Stablecoin has gained the support of a number of banks and cryptocurrency exchanges, in the listings of which it appears more and more often. The project is gaining new partners and in general, there are high expectations for it in the cryptocurrency community. Since this stabelcoin was only recently released, its trading volume is not yet comparable to USDT. Transparency, security, and the cryptocurrency market’s objective need for a worthy competitor for the No. 1 stabelcoin promise USDC good prospects for adopting and high chances to oust the untrustworthy token from the market.

Other stablecoins
Dai is a decentralized stable currency pegged to the U.S. dollar at a 1:1 ratio.
Binance USD (BUSD) is a new stable dollar-denominated coin approved by the New York State Department of Financial Services, launched in partnership with Paxos and Binance. BUSD is 100% backed by reserves.
Terra USD (UST) – the project collapsed and the coin dropped to cents. It deserves mentioning only in the sense that even with stabelcoins you should always be careful.

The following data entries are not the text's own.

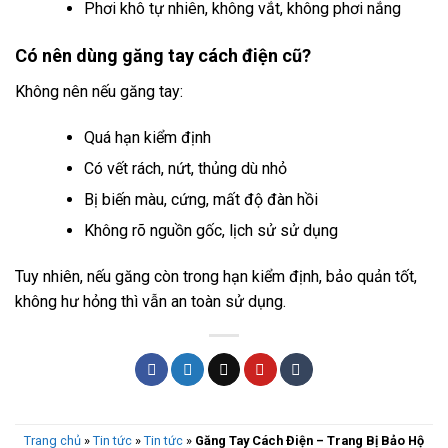
Phơi khô tự nhiên, không vắt, không phơi nắng
Có nên dùng găng tay cách điện cũ?
Không nên nếu găng tay:
Quá hạn kiểm định
Có vết rách, nứt, thủng dù nhỏ
Bị biến màu, cứng, mất độ đàn hồi
Không rõ nguồn gốc, lịch sử sử dụng
Tuy nhiên, nếu găng còn trong hạn kiểm định, bảo quản tốt,
không hư hỏng thì vẫn an toàn sử dụng.
Trang chủ
»
Tin tức
»
Tin tức
»
Găng Tay Cách Điện – Trang Bị Bảo Hộ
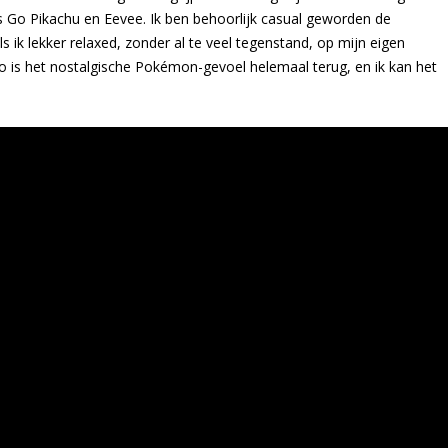
Go Pikachu en Eevee. Ik ben behoorlijk casual geworden de
 ik lekker relaxed, zonder al te veel tegenstand, op mijn eigen
s het nostalgische Pokémon-gevoel helemaal terug, en ik kan het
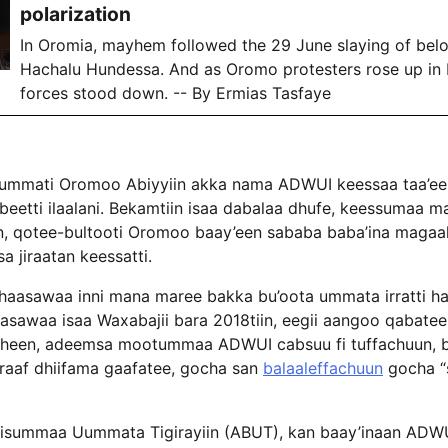
polarization
In Oromia, mayhem followed the 29 June slaying of bel
Hachalu Hundessa. And as Oromo protesters rose up in B
forces stood down. -- By Ermias Tasfaye
 Uummati Oromoo Abiyyiin akka nama ADWUI keessaa taa’e
qabeetti ilaalani. Bekamtiin isaa dabalaa dhufe, keessumaa 
n, qotee-bultooti Oromoo baay’een sababa baba’ina magaala
a jiraatan keessatti.
 haasawaa inni mana maree bakka bu’oota ummata irratti 
 Hasawaa isaa Waxabajii bara 2018tiin, eegii aangoo qabatee
odheen, adeemsa mootummaa ADWUI cabsuu fi tuffachuun, 
aaf dhiifama gaafatee, gocha san
balaaleffachuun
gocha “
isummaa Uummata Tigirayiin (ABUT), kan baay’inaan ADWUI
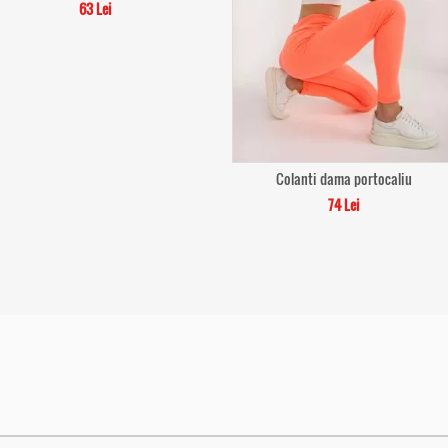
63 Lei
Colanti dama portocaliu
74 Lei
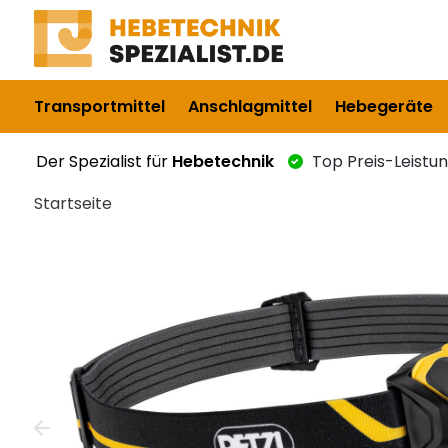
Transportmittel
Anschlagmittel
Hebegeräte
Der Spezialist für
Hebetechnik
Top Preis-Leistu
Startseite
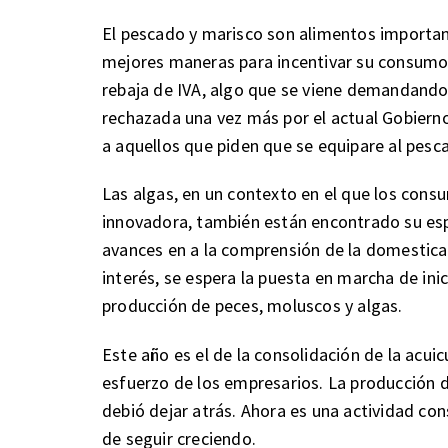
El pescado y marisco son alimentos important
mejores maneras para incentivar su consumo 
rebaja de IVA, algo que se viene demandando
rechazada una vez más por el actual Gobiern
a aquellos que piden que se equipare al pesc
Las algas, en un contexto en el que los con
innovadora, también están encontrado su espa
avances en a la comprensión de la domestica
interés, se espera la puesta en marcha de inic
producción de peces, moluscos y algas.
Este año es el de la consolidación de la acuic
esfuerzo de los empresarios. La producción 
debió dejar atrás. Ahora es una actividad c
de seguir creciendo.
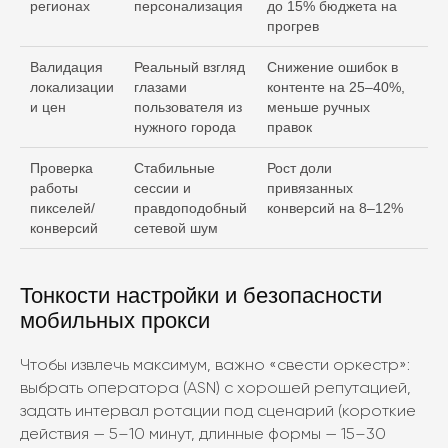
регионах
персонализация
до 15% бюджета на
прогрев
Валидация
Реальный взгляд
Снижение ошибок в
локализации
глазами
контенте на 25–40%,
и цен
пользователя из
меньше ручных
нужного города
правок
Проверка
Стабильные
Рост доли
работы
сессии и
привязанных
пикселей/
правдоподобный
конверсий на 8–12%
конверсий
сетевой шум
Тонкости настройки и безопасности
мобильных прокси
Чтобы извлечь максимум, важно «свести оркестр»:
выбрать оператора (ASN) с хорошей репутацией,
задать интервал ротации под сценарий (короткие
действия — 5–10 минут, длинные формы — 15–30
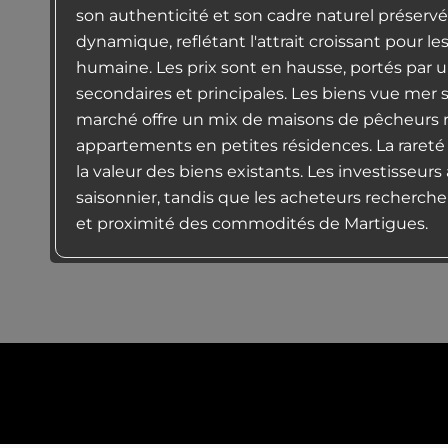
son authenticité et son cadre naturel préservé
dynamique, reflétant l'attrait croissant pour les
humaine. Les prix sont en hausse, portés pa
secondaires et principales. Les biens vue mer 
marché offre un mix de maisons de pêcheurs r
appartements en petites résidences. La rareté
la valeur des biens existants. Les investisseurs 
saisonnier, tandis que les acheteurs recherchen
et proximité des commodités de Martigues.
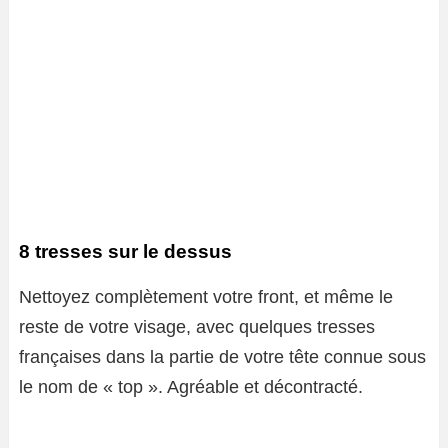
8 tresses sur le dessus
Nettoyez complètement votre front, et même le
reste de votre visage, avec quelques tresses
françaises dans la partie de votre tête connue sous
le nom de « top ». Agréable et décontracté.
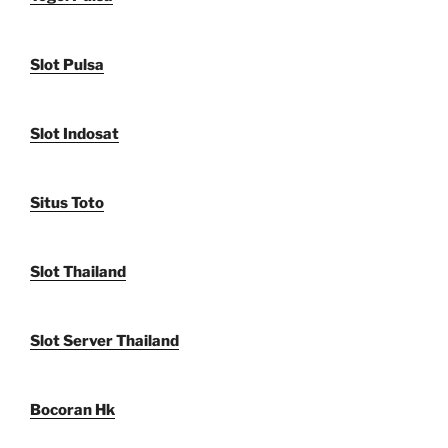
Slot Pulsa
Slot Indosat
Situs Toto
Slot Thailand
Slot Server Thailand
Bocoran Hk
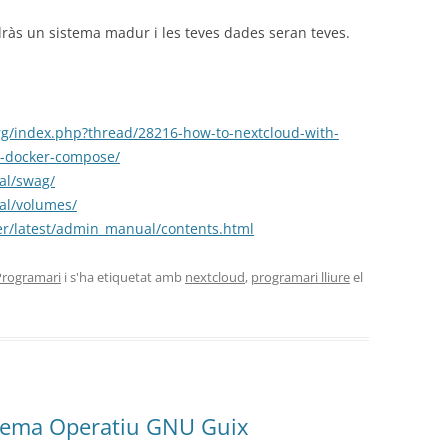
indràs un sistema madur i les teves dades seran teves.
rg/index.php?thread/28216-how-to-nextcloud-with-
d-docker-compose/
ral/swag/
ral/volumes/
er/latest/admin_manual/contents.html
Programari
i s'ha etiquetat amb
nextcloud
,
programari lliure
el
stema Operatiu GNU Guix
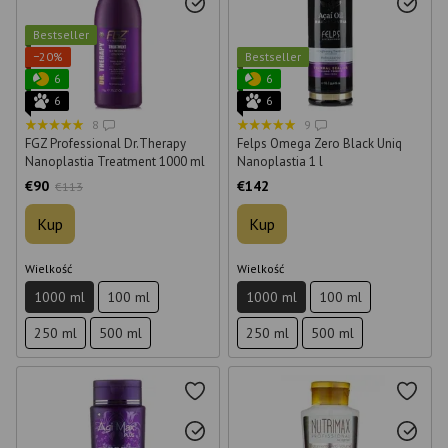
Bestseller
−20%
Bestseller
6
6
6
6
8
9
FGZ Professional Dr.Therapy
Felps Omega Zero Black Uniq
Nanoplastia Treatment 1000 ml
Nanoplastia 1 l
€90
€142
€113
Kup
Kup
Wielkość
Wielkość
1000 ml
100 ml
1000 ml
100 ml
250 ml
500 ml
250 ml
500 ml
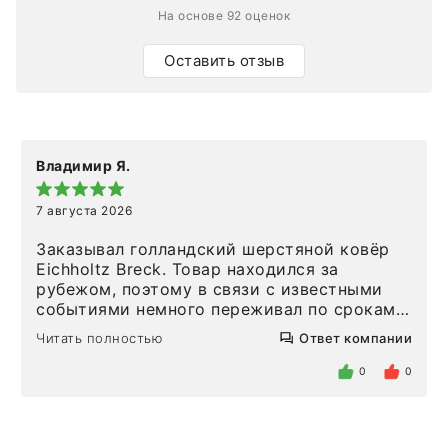
На основе 92 оценок
Оставить отзыв
Владимир Я.
7 августа 2026
Заказывал голландский шерстяной ковёр
Eichholtz Breck. Товар находился за
рубежом, поэтому в связи с известными
событиями немного переживал по срокам.
Но homeadore привезли ровно в
Читать полностью
Ответ компании
определенное в договоре время, без
задержеки. Отдельно хочу отметить
0
0
персонал магазина. Настоящая
клиентоориентированность: помогли
разобраться в ряде вопросов, всё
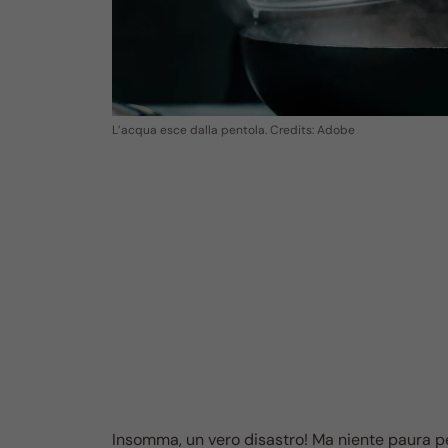
L’acqua esce dalla pentola. Credits: Adobe
Insomma, un vero disastro! Ma niente paura p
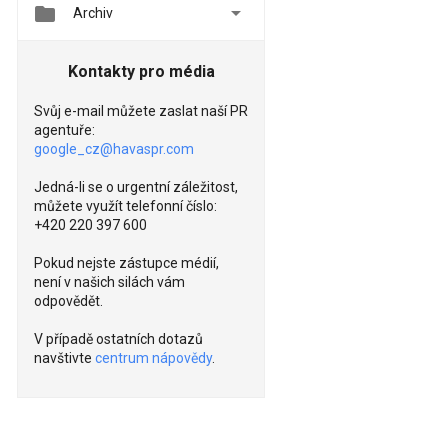


Archiv
Kontakty pro média
Svůj e-mail můžete zaslat naší PR
agentuře:
google_cz@havaspr.com
Jedná-li se o urgentní záležitost,
můžete využít telefonní číslo:
+420 220 397 600
Pokud nejste zástupce médií,
není v našich silách vám
odpovědět.
V případě ostatních dotazů
navštivte
centrum nápovědy
.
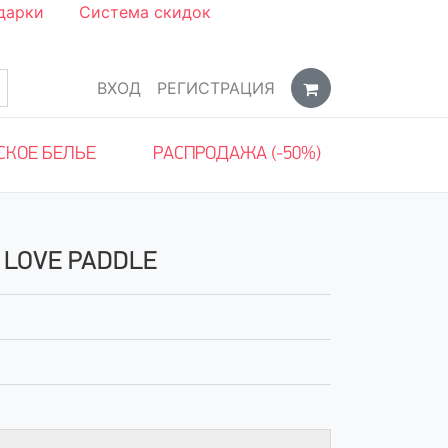
дарки
Система скидок
ВХОД
РЕГИСТРАЦИЯ
СКОЕ БЕЛЬЕ
РАСПРОДАЖА (-50%)
 LOVE PADDLE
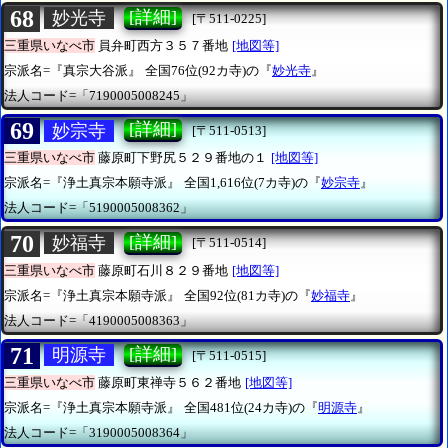
68
[詳細]
妙光寺
[〒511-0225]
三重県いなべ市
員弁町西方３５７番地
[地図等]
宗派名=『真宗大谷派』
全国76位(92カ寺)の『
妙光寺
』
法人コード=「7190005008245」
69
[詳細]
妙宗寺
[〒511-0513]
三重県いなべ市
藤原町下野尻５２９番地の１
[地図等]
宗派名=『浄土真宗本願寺派』
全国1,616位(7カ寺)の『
妙宗寺
』
法人コード=「5190005008362」
70
[詳細]
妙福寺
[〒511-0514]
三重県いなべ市
藤原町石川８２９番地
[地図等]
宗派名=『浄土真宗本願寺派』
全国92位(81カ寺)の『
妙福寺
』
法人コード=「4190005008363」
71
[詳細]
明源寺
[〒511-0515]
三重県いなべ市
藤原町東禅寺５６２番地
[地図等]
宗派名=『浄土真宗本願寺派』
全国481位(24カ寺)の『
明源寺
』
法人コード=「3190005008364」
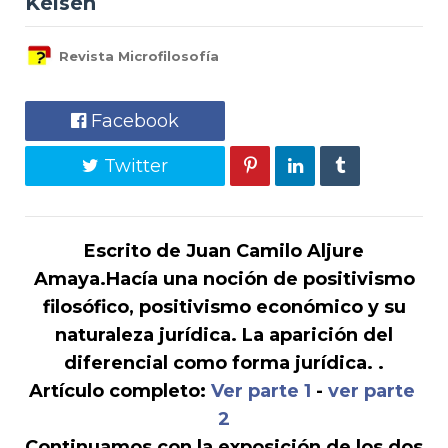
Kelsen
Revista Microfilosofía
Facebook
Twitter
Escrito de Juan Camilo Aljure
Amaya.Hacía una noción de positivismo
filosófico, positivismo económico y su
naturaleza jurídica. La aparición del
diferencial como forma jurídica. .
Artículo completo:
Ver parte 1
-
ver parte
2
Continuamos con la exposición de los dos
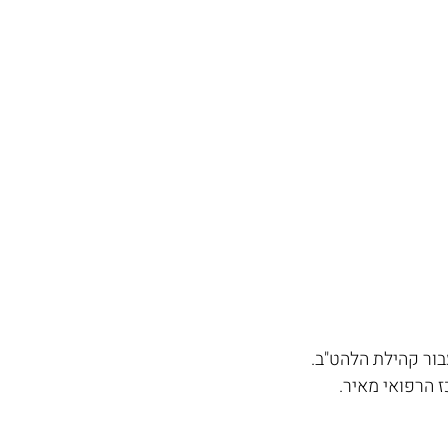
ור קהילת הלהט"ב. 
ז הרפואי מאיר.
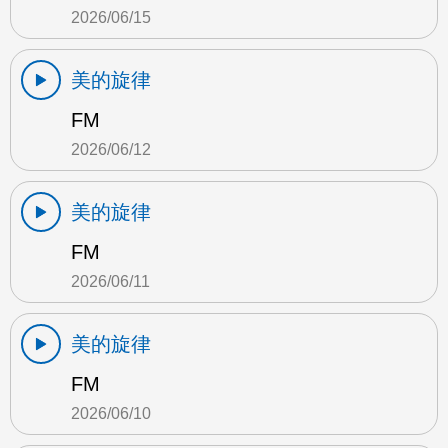
2026/06/15
美的旋律
FM
2026/06/12
美的旋律
FM
2026/06/11
美的旋律
FM
2026/06/10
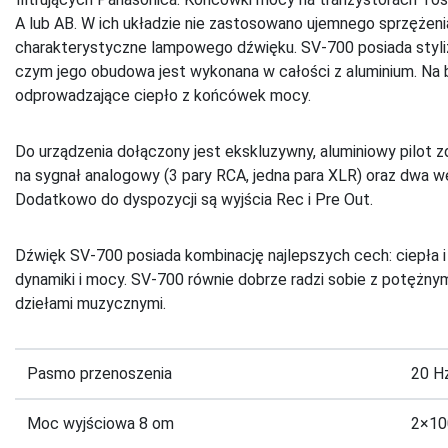
A lub AB. W ich układzie nie zastosowano ujemnego sprzęże
charakterystyczne lampowego dźwięku. SV-700 posiada styliz
czym jego obudowa jest wykonana w całości z aluminium. Na b
odprowadzające ciepło z końcówek mocy.
Do urządzenia dołączony jest ekskluzywny, aluminiowy pilot 
na sygnał analogowy (3 pary RCA, jedna para XLR) oraz dwa we
Dodatkowo do dyspozycji są wyjścia Rec i Pre Out.
Dźwięk SV-700 posiada kombinację najlepszych cech: ciepła i
dynamiki i mocy. SV-700 równie dobrze radzi sobie z potężny
dziełami muzycznymi.
Pasmo przenoszenia
20 H
Moc wyjściowa 8 om
2×10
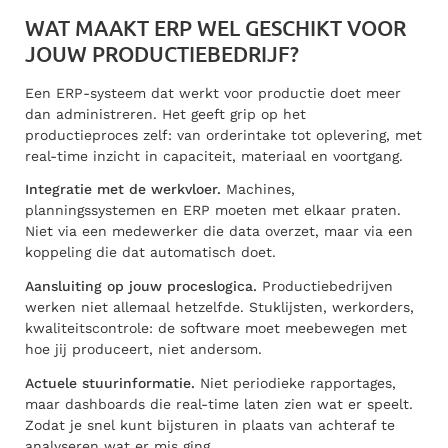
WAT MAAKT ERP WEL GESCHIKT VOOR
JOUW PRODUCTIEBEDRIJF?
Een ERP-systeem dat werkt voor productie doet meer
dan administreren. Het geeft grip op het
productieproces zelf: van orderintake tot oplevering, met
real-time inzicht in capaciteit, materiaal en voortgang.
Integratie met de werkvloer.
Machines,
planningssystemen en ERP moeten met elkaar praten.
Niet via een medewerker die data overzet, maar via een
koppeling die dat automatisch doet.
Aansluiting op jouw proceslogica.
Productiebedrijven
werken niet allemaal hetzelfde. Stuklijsten, werkorders,
kwaliteitscontrole: de software moet meebewegen met
hoe jij produceert, niet andersom.
Actuele stuurinformatie.
Niet periodieke rapportages,
maar dashboards die real-time laten zien wat er speelt.
Zodat je snel kunt bijsturen in plaats van achteraf te
analyseren wat er mis ging.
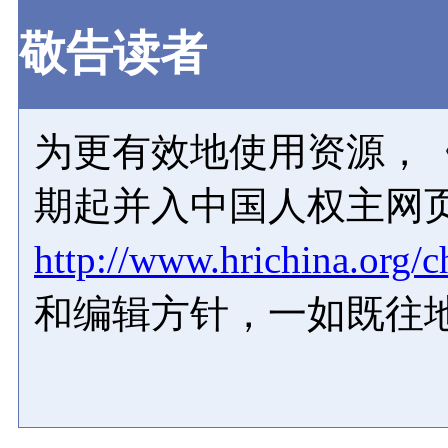
敬告读者
为更有效地使用资源，《
期起并入中国人权主网
http://www.hrichina.org/c
和编辑方针，一如既往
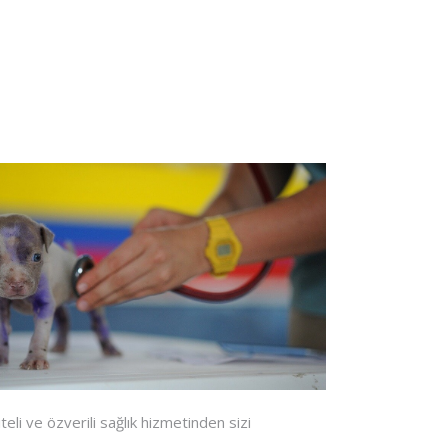
li ve özverili sağlık hizmetinden sizi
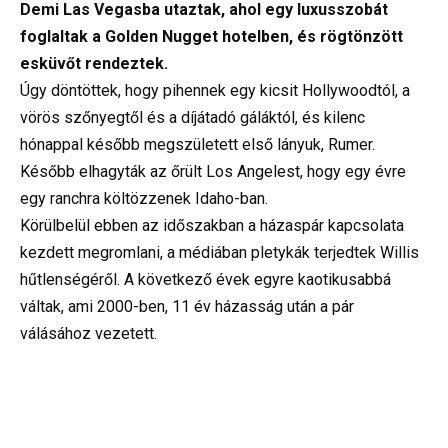
Demi Las Vegasba utaztak, ahol egy luxusszobát
foglaltak a Golden Nugget hotelben, és rögtönzött
esküvőt rendeztek.
Úgy döntöttek, hogy pihennek egy kicsit Hollywoodtól, a
vörös szőnyegtől és a díjátadó gáláktól, és kilenc
hónappal később megszületett első lányuk, Rumer.
Később elhagyták az őrült Los Angelest, hogy egy évre
egy ranchra költözzenek Idaho-ban.
Körülbelül ebben az időszakban a házaspár kapcsolata
kezdett megromlani, a médiában pletykák terjedtek Willis
hűtlenségéről. A következő évek egyre kaotikusabbá
váltak, ami 2000-ben, 11 év házasság után a pár
válásához vezetett.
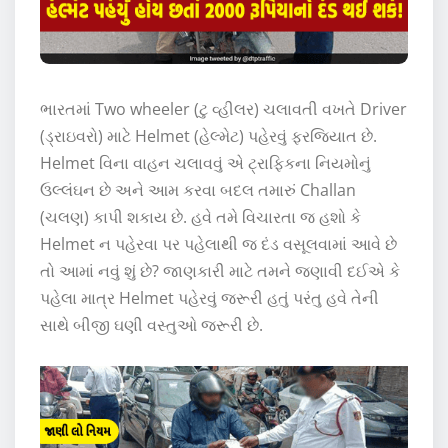
ભારતમાં Two wheeler (ટુ વ્હીલર) ચલાવતી વખતે Driver
(ડ્રાઇવરો) માટે Helmet (હેલ્મેટ) પહેરવું ફરજિયાત છે.
Helmet વિના વાહન ચલાવવું એ ટ્રાફિકના નિયમોનું
ઉલ્લંઘન છે અને આમ કરવા બદલ તમારું Challan
(ચલણ) કાપી શકાય છે. હવે તમે વિચારતા જ હશો કે
Helmet ન પહેરવા પર પહેલાથી જ દંડ વસૂલવામાં આવે છે
તો આમાં નવું શું છે? જાણકારી માટે તમને જણાવી દઈએ કે
પહેલા માત્ર Helmet પહેરવું જરૂરી હતું પરંતુ હવે તેની
સાથે બીજી ઘણી વસ્તુઓ જરૂરી છે.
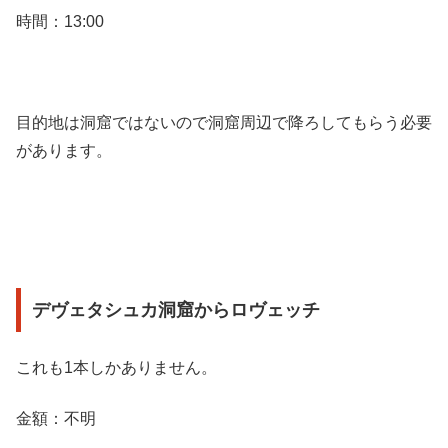
時間：13:00
目的地は洞窟ではないので洞窟周辺で降ろしてもらう必要
があります。
デヴェタシュカ洞窟からロヴェッチ
これも1本しかありません。
金額：不明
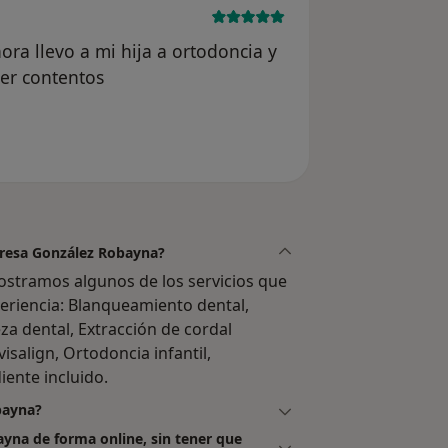
ora llevo a mi hija a ortodoncia y
per contentos
l usuario anónimo
Teresa González Robayna?
ostramos algunos de los servicios que
periencia: Blanqueamiento dental,
za dental, Extracción de cordal
isalign, Ortodoncia infantil,
iente incluido.
bayna?
ayna de forma online, sin tener que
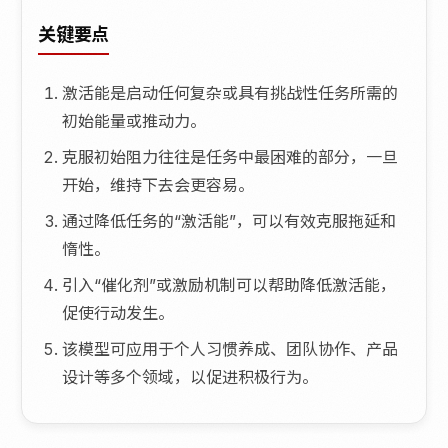
关键要点
激活能是启动任何复杂或具有挑战性任务所需的
初始能量或推动力。
克服初始阻力往往是任务中最困难的部分，一旦
开始，维持下去会更容易。
通过降低任务的“激活能”，可以有效克服拖延和
惰性。
引入“催化剂”或激励机制可以帮助降低激活能，
促使行动发生。
该模型可应用于个人习惯养成、团队协作、产品
设计等多个领域，以促进积极行为。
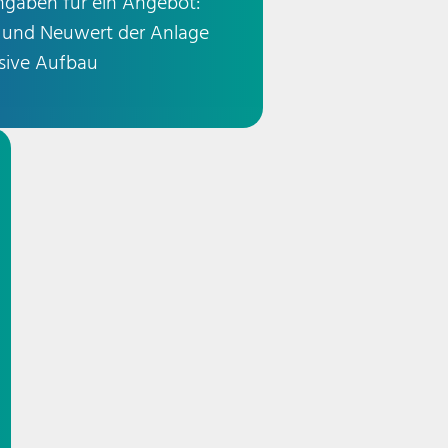
Angaben für ein Angebot:
hr und Neuwert der Anlage
usive Aufbau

Centralized stablecoins have a significant number of drawbacks. The problem with centralization is probably the biggest risk associated with stackablecoins at the moment, and something that is completely contrary to the overall ideal of blockchain technology. Often there is one entity that controls and manages the stablecoin with off-network transactions and dealings. For example, USDT is actually controlled by a company called Tether, which acts just like any other profit-maximizing company in its own interest. Tether controls both the supply and the rate of distribution of USDT and is not responsible to outsiders for how they want to manipulate the market supply. Being a centrally backed asset is contrary to the nature of blockchain technology. This lack of decentralization creates obvious risks for anyone who holds USDT, since a collapse of Tether for any reason also means a collapse of USDT, which could cause the value of your digital U.S. dollar to plummet to zero.

The best protection for the trader and investor is diversification. Since each instrument has pros and cons, it is worth diversifying your portfolio with both centralized and decentralized stablecoins. For long-term investing, stablecoins may not be the best option: there is no appreciation and the risk of depreciation remains (as it recently happened with UST). But for current settlements USDT (especially TRX network, aka TRC20 ) is quite convenient: it is accepted by many companies and services, and the transfer fee and crediting speed are fantastic.